Looking ahead to 2023, specialists say the biggest things producers can do to prevent diseases in their 2023 crops is to select varieties with disease resistance.

“Producers need to understand the issues their farm has or may be susceptible to,” Spurlock said. “If they suspect damage from nematodes, such as root-knot, they should sample to confirm. If other diseases were severe, choosing varieties with resistance, if available, is a great starting point to manage them next year and into the future. Once we understand what our disease issues are, we can make a game plan for how to manage them before farmers even put a seed into the ground in 2023.”

Nematode sampling

Crop and disease specialists encourage producers to sample for nematodes around harvest when populations are at their highest. County extension agents can help producers collect and submit samples to their state’s nematode diagnostic facility.

Wes Rodgers, technical agronomist with Bayer Crop Science in West Tennessee said when there is a known issue, producers can proactively manage their crops for the disease each year.

“Our growers can almost bet on frogeye leafspot showing up in West Tennessee every year,” he said. “They manage it here by planting specific varieties and knowing when to make necessary fungicide applications.”

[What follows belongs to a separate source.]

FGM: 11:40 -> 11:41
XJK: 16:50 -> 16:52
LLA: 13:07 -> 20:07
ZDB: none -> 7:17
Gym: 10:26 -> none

SPURLOCK_PHYTOPHTHORA_1.jpgPhytophthora root and stem rot causing severe necrosis extending up the lower stems of impacted soybean plants from a field in Chicot County, Arkansas. (Terry Spurlock)

Cotton producers may want to consider seed treatments, especially if areas experience a wet spring.

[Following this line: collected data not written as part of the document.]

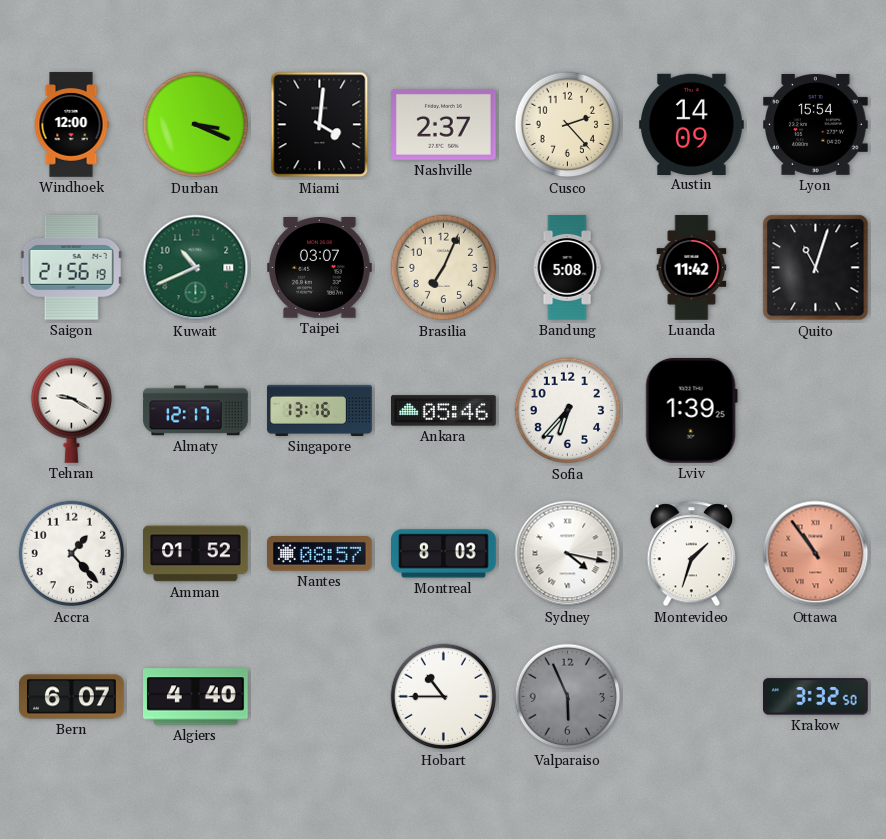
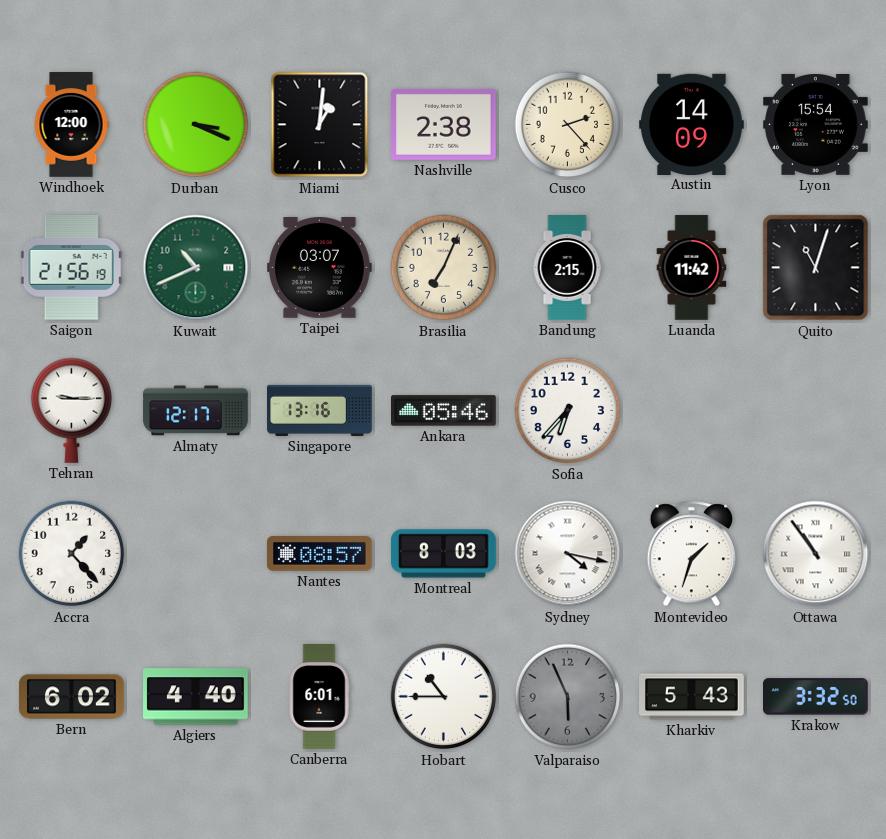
Miami: 4:01 -> 1:01
Nashville: 2:37 -> 2:38
Bandung: 5:08 -> 2:15
Tehran: 9:20 -> 9:15
Lviv: 1:39 -> none
Amman: 01:52 -> none
Ottawa dial: salmon -> white
Bern: 6:07 -> 6:02
Canberra: none -> 6:01
Kharkiv: none -> 5:43
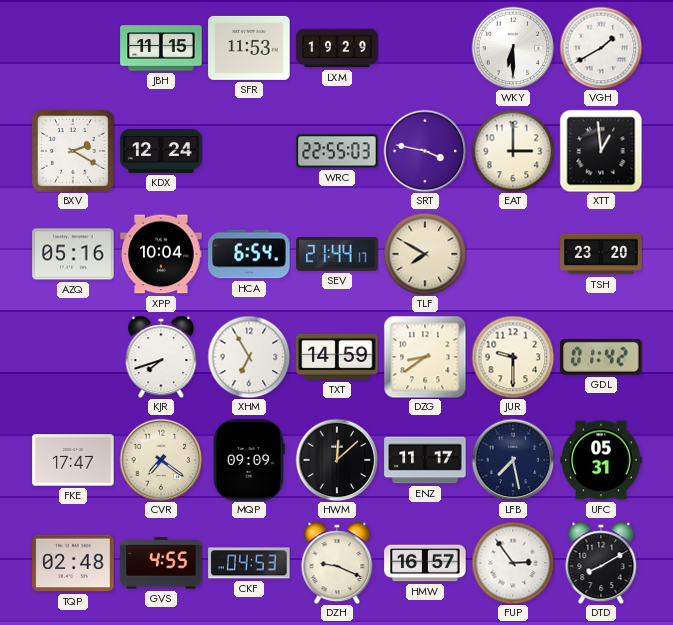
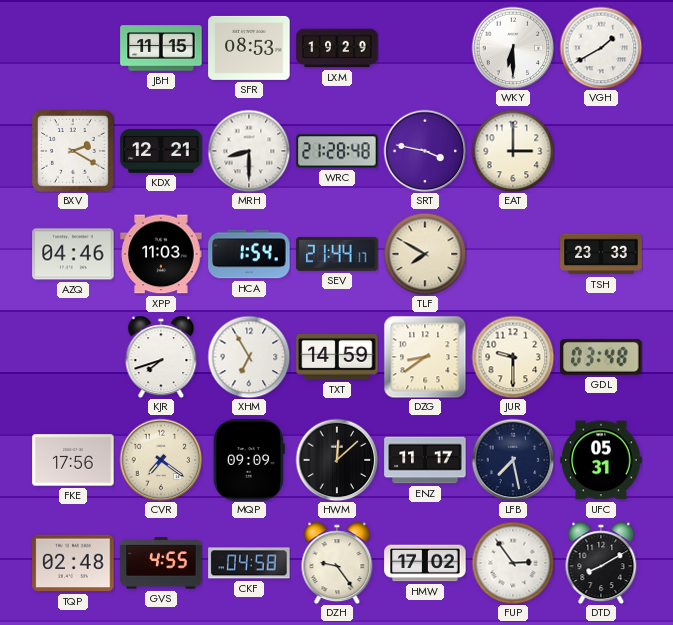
SFR: 11:53 -> 08:53
KDX: 12:24 -> 12:21
MRH: none -> 8:30
WRC: 22:55 -> 21:28
XTT: 12:59 -> none
AZQ: 05:16 -> 04:46
XPP: 10:04 -> 11:03
HCA: 6:54 -> 1:54
TSH: 23:20 -> 23:33
GDL: 01:42 -> 03:48
FKE: 17:47 -> 17:56
CKF: 04:53 -> 04:58
DZH: 9:19 -> 9:24
HMW: 16:57 -> 17:02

“We have had multiple wet, cool springs,” Rodgers said. “If this trend continues, enhancing seed treatments are going to be important for us to get a good stand in our cotton in the spring.”

Crop rotation can also help alleviate disease pressure in several instances.

“We are just beginning to see taproot decline on some farms, which is a new disease in our soybeans,” Ferguson said. “So far, we have not found a fungicide or a variety that can provide protection from this disease, so crop rotation is really producers’ only option to combat it.”